_Problem requirements_
The line containing "Her performance was" marks the end; return exactly every line from the start of the records up to and including it, but no pictures.

_Saved entries_

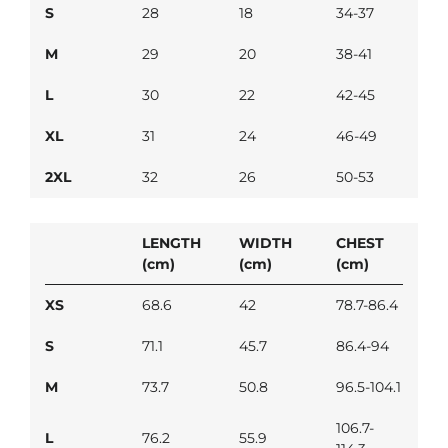
S
28
18
34-37
M
29
20
38-41
L
30
22
42-45
XL
31
24
46-49
2XL
32
26
50-53
LENGTH
WIDTH
CHEST
(cm)
(cm)
(cm)
XS
68.6
42
78.7-86.4
S
71.1
45.7
86.4-94
M
73.7
50.8
96.5-104.1
106.7-
L
76.2
55.9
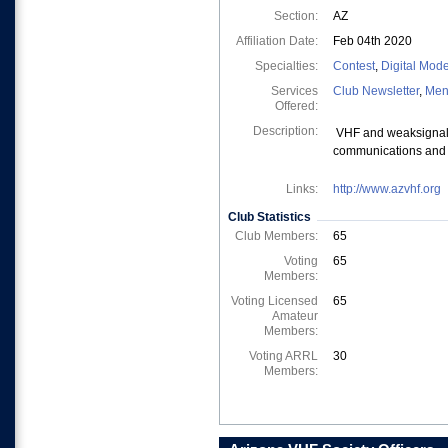
Section:
AZ
Affiliation Date:
Feb 04th 2020
Specialties:
Contest
,
Digital Mod
Services
Club Newsletter
,
Men
Offered:
Description:
VHF and weaksignal 
communications and 
Links:
http://www.azvhf.org
Club Statistics
Club Members:
65
Voting
65
Members:
Voting Licensed
65
Amateur
Members:
Voting ARRL
30
Members:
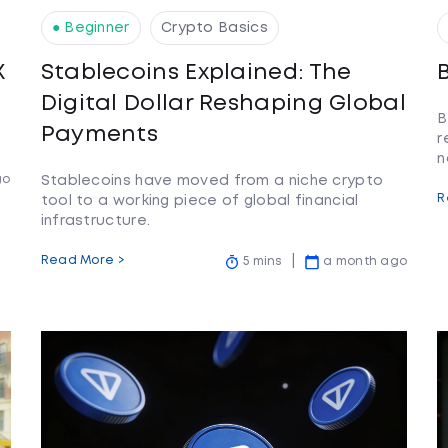
● Beginner
Crypto Basics
X
Stablecoins Explained: The
Digital Dollar Reshaping Global
B
Payments
r
n
go
Stablecoins have moved from a niche crypto
R
tool to a working piece of global financial
infrastructure.
Read More >
5 mins
a month ago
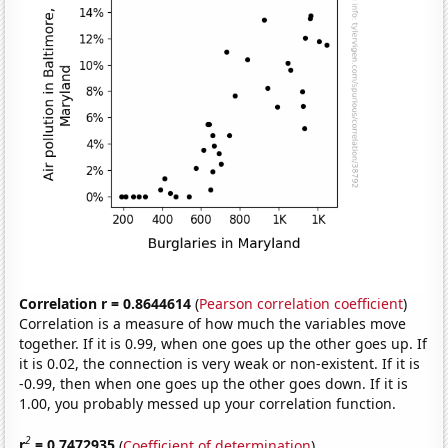
Correlation r = 0.8644614
(
Pearson correlation coefficient
)
Correlation is a measure of how much the variables move
together. If it is 0.99, when one goes up the other goes up. If
it is 0.02, the connection is very weak or non-existent. If it is
-0.99, then when one goes up the other goes down. If it is
1.00, you probably messed up your correlation function.
2
r
= 0.7472935
(
Coefficient of determination
)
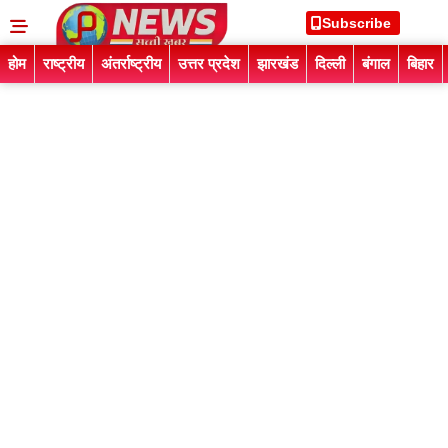
Subscribe
होम
राष्ट्रीय
अंतर्राष्ट्रीय
उत्तर प्रदेश
झारखंड
दिल्ली
बंगाल
बिहार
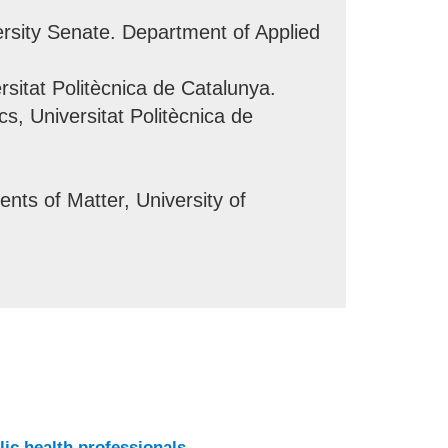
rsity Senate. Department of Applied
rsitat Politècnica de Catalunya.
s, Universitat Politècnica de
ts of Matter, University of
lic health professionals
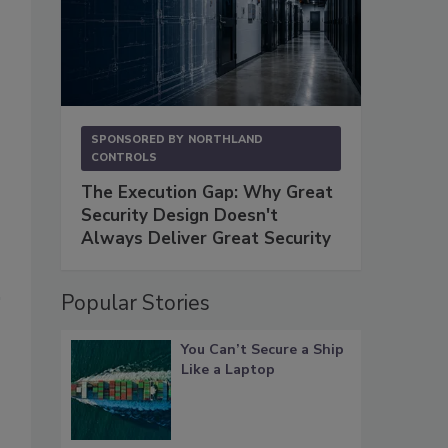
SPONSORED BY
NORTHLAND
CONTROLS
The Execution Gap: Why Great
Security Design Doesn't
Always Deliver Great Security
Popular Stories
You Can’t Secure a Ship
Like a Laptop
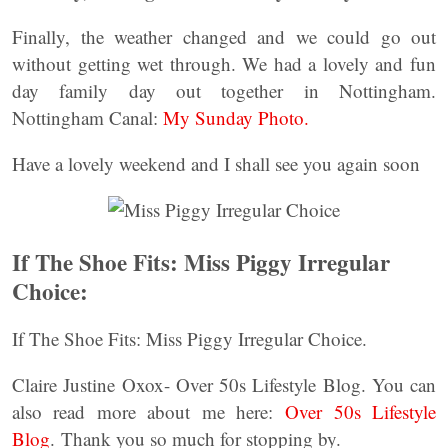
Finally, the weather changed and we could go out
without getting wet through. We had a lovely and fun
day family day out together in Nottingham.
Nottingham Canal:
My Sunday Photo.
Have a lovely weekend and I shall see you again soon
If The Shoe Fits: Miss Piggy Irregular
Choice:
If The Shoe Fits: Miss Piggy Irregular Choice.
Claire Justine Oxox- Over 50s Lifestyle Blog. You can
also read more about me here:
Over 50s Lifestyle
Blog
. Thank you so much for stopping by.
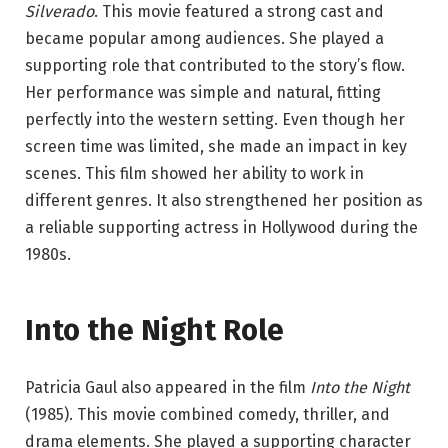
Silverado
. This movie featured a strong cast and
became popular among audiences. She played a
supporting role that contributed to the story’s flow.
Her performance was simple and natural, fitting
perfectly into the western setting. Even though her
screen time was limited, she made an impact in key
scenes. This film showed her ability to work in
different genres. It also strengthened her position as
a reliable supporting actress in Hollywood during the
1980s.
Into the Night Role
Patricia Gaul also appeared in the film
Into the Night
(1985). This movie combined comedy, thriller, and
drama elements. She played a supporting character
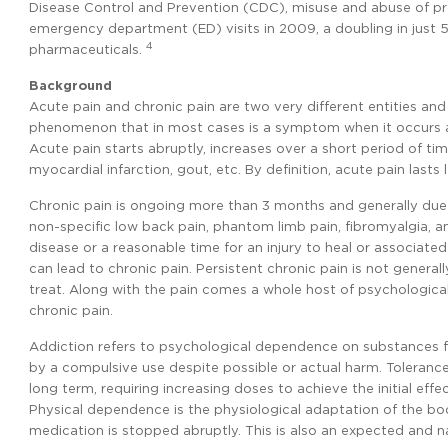
Disease Control and Prevention (CDC), misuse and abuse of p
emergency department (ED) visits in 2009, a doubling in just 5 
4
pharmaceuticals.
Background
Acute pain and chronic pain are two very different entities and 
phenomenon that in most cases is a symptom when it occurs a
Acute pain starts abruptly, increases over a short period of ti
myocardial infarction, gout, etc. By definition, acute pain lasts
Chronic pain is ongoing more than 3 months and generally due 
non-specific low back pain, phantom limb pain, fibromyalgia, a
disease or a reasonable time for an injury to heal or associat
can lead to chronic pain. Persistent chronic pain is not genera
treat. Along with the pain comes a whole host of psychological,
chronic pain.
Addiction refers to psychological dependence on substances for 
by a compulsive use despite possible or actual harm. Tolerance
long term, requiring increasing doses to achieve the initial eff
Physical dependence is the physiological adaptation of the b
medication is stopped abruptly. This is also an expected and n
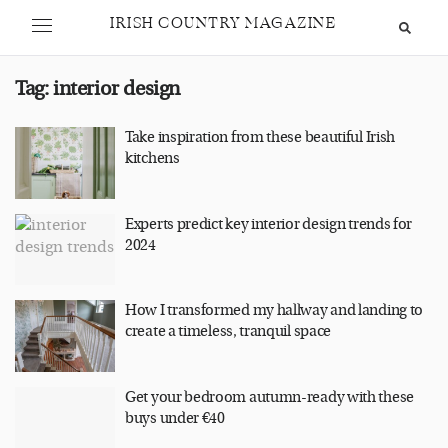
IRISH COUNTRY MAGAZINE
Tag:
interior design
Take inspiration from these beautiful Irish
kitchens
Experts predict key interior design trends for
2024
How I transformed my hallway and landing to
create a timeless, tranquil space
Get your bedroom autumn-ready with these
buys under €40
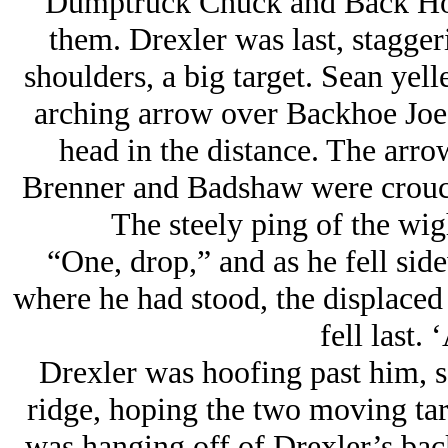
Dumptruck Chuck and Back Hoe
them. Drexler was last, stagge
shoulders, a big target. Sean yel
arching arrow over Backhoe Joe 
head in the distance. The arr
Brenner and Badshaw were crouch
The steely ping of the wig
“One, drop,” and as he fell sid
where he had stood, the displaced 
fell last. 
Drexler was hoofing past him, s
ridge, hoping the two moving ta
was hanging off of Drexler’s bac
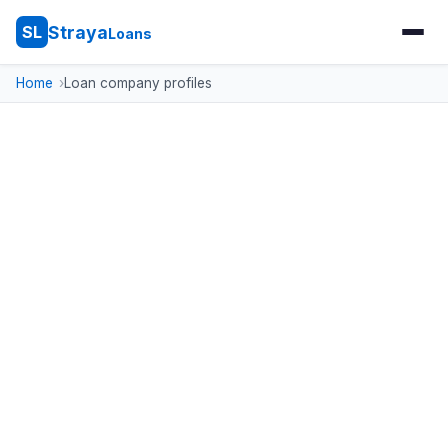
Straya
SL
Loans
Home
Loan company profiles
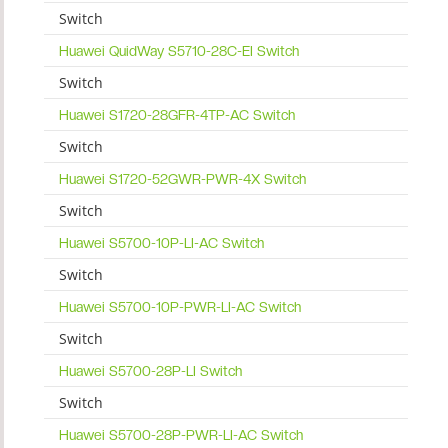
Switch
Huawei QuidWay S5710-28C-EI Switch
Switch
Huawei S1720-28GFR-4TP-AC Switch
Switch
Huawei S1720-52GWR-PWR-4X Switch
Switch
Huawei S5700-10P-LI-AC Switch
Switch
Huawei S5700-10P-PWR-LI-AC Switch
Switch
Huawei S5700-28P-LI Switch
Switch
Huawei S5700-28P-PWR-LI-AC Switch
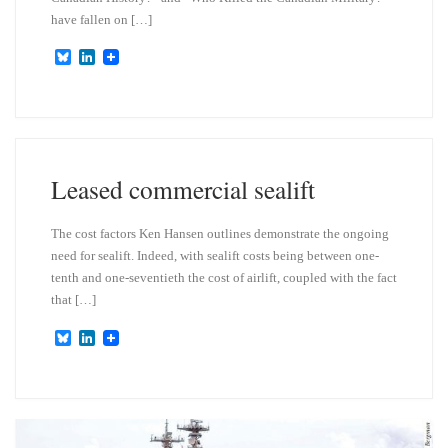
have fallen on […]
B
L
l
i
u
n
e
k
s
e
k
d
y
I
n
Leased commercial sealift
The cost factors Ken Hansen outlines demonstrate the ongoing
need for sealift. Indeed, with sealift costs being between one-
tenth and one-seventieth the cost of airlift, coupled with the fact
that […]
B
L
l
i
u
n
e
k
s
e
k
d
y
I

_Answer space_
S
28
18
34-37
M
29
20
38-41
L
30
22
42-45
XL
31
24
46-49
2XL
32
26
50-53
LENGTH
WIDTH
CHEST
(cm)
(cm)
(cm)
XS
68.6
42
78.7-86.4
S
71.1
45.7
86.4-94
M
73.7
50.8
96.5-104.1
106.7-
L
76.2
55.9
Section:
AZ
Affiliation Date:
Feb 04th 2020
Specialties:
Contest
,
Digital Mod
Services
Club Newsletter
,
Men
Offered:
Description:
VHF and weaksignal 
communications and 
Links:
http://www.azvhf.org
Club Statistics
Club Members:
65
Voting
65
Members:
Voting Licensed
65
Amateur
Members:
Voting ARRL
30
Members:
● Beginner
Crypto Basics
X
Stablecoins Explained: The
Digital Dollar Reshaping Global
B
Payments
r
n
go
Stablecoins have moved from a niche crypto
R
tool to a working piece of global financial
infrastructure.
Read More >
5 mins
a month ago
Correlation r = 0.8644614
(
Pearson correlation coefficient
)
Correlation is a measure of how much the variables move
together. If it is 0.99, when one goes up the other goes up. If
it is 0.02, the connection is very weak or non-existent. If it is
-0.99, then when one goes up the other goes down. If it is
1.00, you probably messed up your correlation function.
2
r
= 0.7472935
(
Coefficient of determination
)
Subscribe
होम
राष्ट्रीय
अंतर्राष्ट्रीय
उत्तर प्रदेश
झारखंड
दिल्ली
बंगाल
बिहार
rsity Senate. Department of Applied
rsitat Politècnica de Catalunya.
s, Universitat Politècnica de
ts of Matter, University of
lic health professionals
SPONSORED BY
NORTHLAND
CONTROLS
The Execution Gap: Why Great
Security Design Doesn't
Always Deliver Great Security
Popular Stories
You Can’t Secure a Ship
Like a Laptop
Finally, the weather changed and we could go out
without getting wet through. We had a lovely and fun
day family day out together in Nottingham.
Nottingham Canal:
My Sunday Photo.
Have a lovely weekend and I shall see you again soon
If The Shoe Fits: Miss Piggy Irregular
Choice:
If The Shoe Fits: Miss Piggy Irregular Choice.
Claire Justine Oxox- Over 50s Lifestyle Blog. You can
also read more about me here:
Over 50s Lifestyle
Blog
. Thank you so much for stopping by.
Silverado
. This movie featured a strong cast and
became popular among audiences. She played a
supporting role that contributed to the story’s flow.
Her performance was simple and natural, fitting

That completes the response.